From the data that follows, set down exactly the lines from the one with "nouvelle s'imposait." through the one with "duodami klausimai", counting both. Pictures stay out.

[Stored data entries]
^^^^^^^^

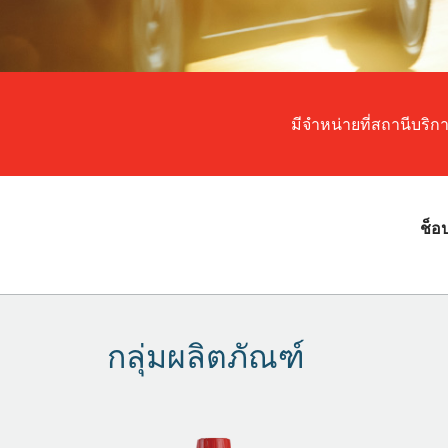
มีจำหน่ายที่สถานีบริก
ช็อ
กลุ่มผลิตภัณฑ์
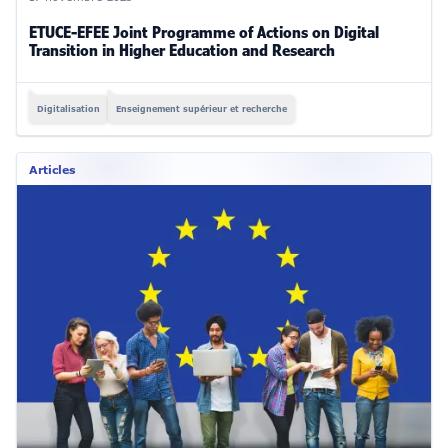
ETUCE-EFEE Joint Programme of Actions on Digital
Transition in Higher Education and Research
Digitalisation
Enseignement supérieur et recherche
Articles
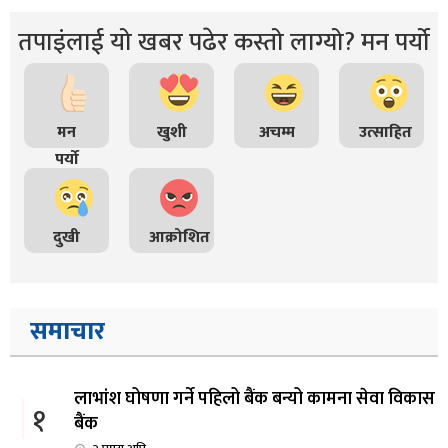
तपाइंलाई यो खबर पढेर कस्तो लाग्यो? मन पर्यो
मन
खुशी
अचम्म
उत्साहित
पर्यो
दुखी
आक्रोशित
समाचार
लाभांश घोषणा गर्ने पहिलो बैंक बन्यो कामना सेवा विकास
१
बैंक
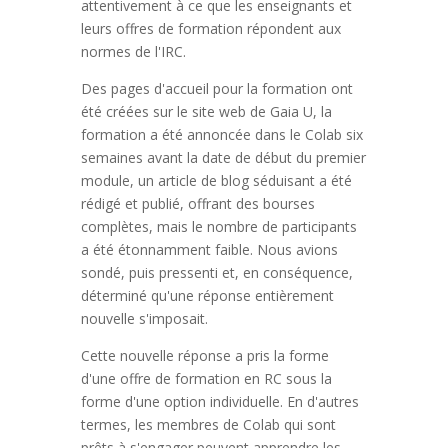
attentivement à ce que les enseignants et
leurs offres de formation répondent aux
normes de l'IRC.
Des pages d'accueil pour la formation ont
été créées sur le site web de Gaia U, la
formation a été annoncée dans le Colab six
semaines avant la date de début du premier
module, un article de blog séduisant a été
rédigé et publié, offrant des bourses
complètes, mais le nombre de participants
a été étonnamment faible. Nous avions
sondé, puis pressenti et, en conséquence,
déterminé qu'une réponse entièrement
nouvelle s'imposait.
Cette nouvelle réponse a pris la forme
d'une offre de formation en RC sous la
forme d'une option individuelle. En d'autres
termes, les membres de Colab qui sont
prêts à s'engager peuvent apprendre les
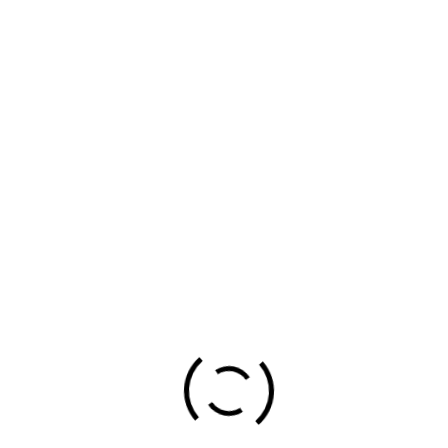
paña
,
VITORIA/GASTEIZ, ARABA/ÁLAVA, ESPAÑA
01010
 obra nueva en Vitoria-Gasteiz y Alava, gestionamos todo tipo de re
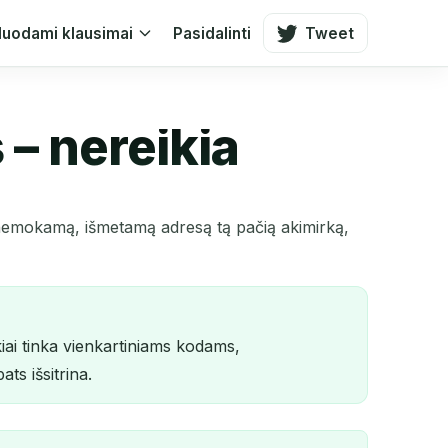
duodami klausimai
Pasidalinti
Tweet
– nereikia
 nemokamą, išmetamą adresą tą pačią akimirką,
iai tinka vienkartiniams kodams,
ats išsitrina.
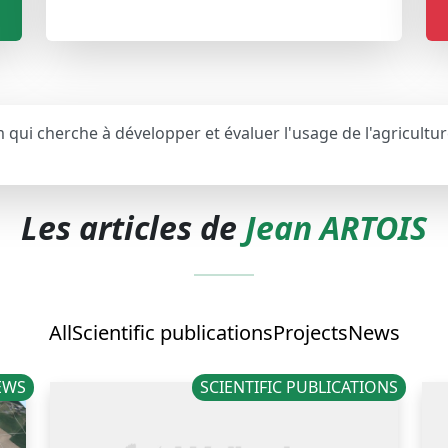
m qui cherche à développer et évaluer l'usage de l'agricultur
Les articles de
Jean ARTOIS
All
Scientific publications
Projects
News
EWS
SCIENTIFIC PUBLICATIONS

^^^^^^^^

FINISHED TASK:
nouvelle s'imposait.
Cette nouvelle réponse a pris la forme
d'une offre de formation en RC sous la
forme d'une option individuelle. En d'autres
termes, les membres de Colab qui sont
prêts à s'engager peuvent apprendre les
paña
,
VITORIA/GASTEIZ, ARABA/ÁLAVA, ESPAÑA
01010
 obra nueva en Vitoria-Gasteiz y Alava, gestionamos todo tipo de re
duodami klausimai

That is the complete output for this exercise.